The NEW Best ASR - NVIDIA Nemotron 3.5 ASR

NVIDIA’s Nemotron 3.5 is a powerful 600 million parameter streaming ASR model capable of real-time transcription in 40 languages, featuring cache-aware streaming for faster processing and word boosting to improve accuracy on uncommon terms without retraining. It also supports speaker diarization within the NeMo framework, making it a versatile and efficient solution for multi-language, real-time speech-to-text applications.

The video introduces NVIDIA’s new streaming Automatic Speech Recognition (ASR) model, Nemotron 3.5, a 600 million parameter checkpoint capable of transcribing 40 languages from a single model. Unlike previous self-hosted ASR models that were better suited for offline or batch processing, Nemotron 3.5 is designed for real-time streaming applications. It features a cache-aware streaming mechanism that caches encoder states to avoid redundant computation on overlapping audio chunks, significantly improving processing speed—up to 17 times faster on high-end GPUs like the NVIDIA H100.

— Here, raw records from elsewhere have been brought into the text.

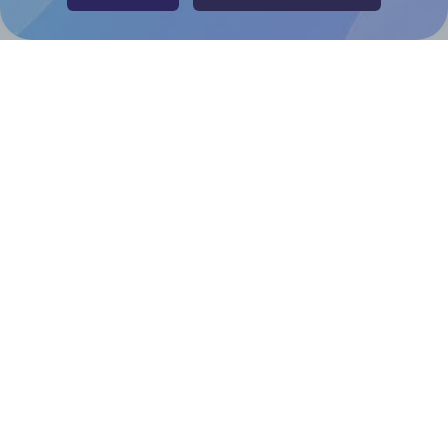
Adobe Express Add-on
Chrome Extension
@RapidAPI
Canva Replicator App
Help & Support
Contact
FAQ
For Canva template creators
Pricing
LinkedIn
Facebook
Instagram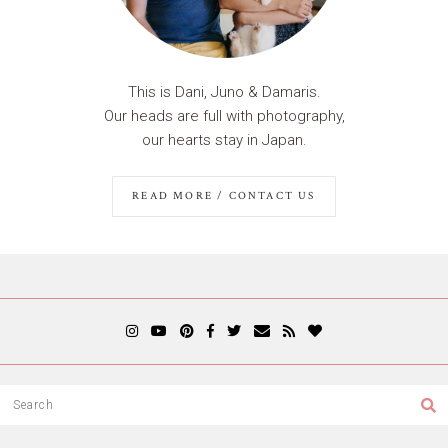
This is Dani, Juno & Damaris.
Our heads are full with photography,
our hearts stay in Japan.
READ MORE / CONTACT US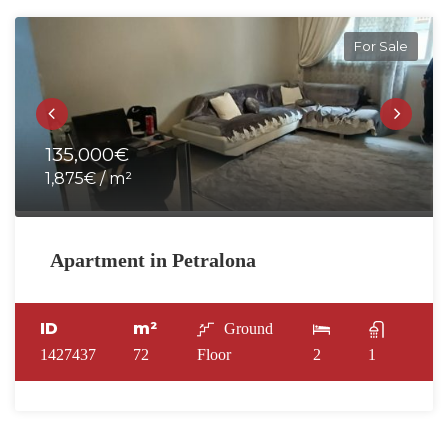
For Sale
135,000€
1,875€ / m²
Apartment in Petralona
ID
m²
Ground
1427437
72
Floor
2
1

Nemotron 3.5 supports multiple languages with 19 languages working out-of-the-box, 13 at production level, and 8 additional languages requiring fine-tuning for optimal performance. The model uses conditional generation based on language codes, allowing it to auto-detect or be set to a specific language. While punctuation and capitalization in streaming mode are not perfect, the model delivers strong transcription accuracy across various latency settings, from 80 milliseconds to over one second, allowing users to balance between transcription speed and chunk size.

A standout feature of Nemotron 3.5 is word boosting, a decode-time technique that increases the likelihood of specific words or phrases appearing in the transcription without retraining the model. This is particularly useful for uncommon words such as product names, drug names, or personal names that the model might otherwise misrecognize. The video demonstrates how word boosting can correct transcription errors for names like “Sam Witteveen” and terms like “Qwen,” enhancing accuracy in real-time streaming scenarios.

The video also touches on speaker diarization capabilities within the NeMo framework, which can segment audio by speaker and assign speaker labels. Although live diarization was challenging to get working perfectly, it performs well for recorded content like podcasts. The system can capture speaker embeddings to identify speakers if sample audio is available, enabling more personalized and accurate speaker attribution in transcriptions.

Overall, the presenter praises Nemotron 3.5 for its ease of local deployment, versatility in handling multiple languages, and advanced features like cache-aware streaming and word boosting. The model is seen as a powerful tool for replacing traditional speech-to-text stacks, especially for streaming use cases. The video concludes with an invitation for viewers to share their experiences and feedback, and hints at the possibility of a second channel focused on deeper, code-oriented tutorials related to ASR and NVIDIA’s speech technologies.